-------- Data shown --------
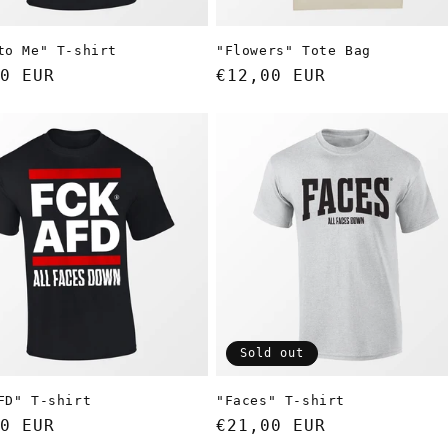
to Me" T-shirt
"Flowers" Tote Bag
ar
0 EUR
Regular
€12,00 EUR
price
Sold out
FD" T-shirt
"Faces" T-shirt
ar
0 EUR
Regular
€21,00 EUR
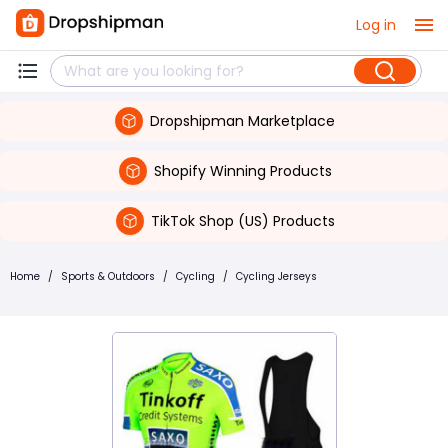
Log in
Dropshipman Marketplace
Shopify Winning Products
TikTok Shop (US) Products
Home
/
Sports & Outdoors
/
Cycling
/
Cycling Jerseys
--------
● How to complete this task
Write out the entries above in full and exactly; no pictures.

● Answer
to Me" T-shirt
"Flowers" Tote Bag
ar
0 EUR
Regular
€12,00 EUR
price
Sold out
FD" T-shirt
"Faces" T-shirt
ar
0 EUR
Regular
€21,00 EUR
Log in
Dropshipman Marketplace
Shopify Winning Products
TikTok Shop (US) Products
Home
/
Sports & Outdoors
/
Cycling
/
Cycling Jerseys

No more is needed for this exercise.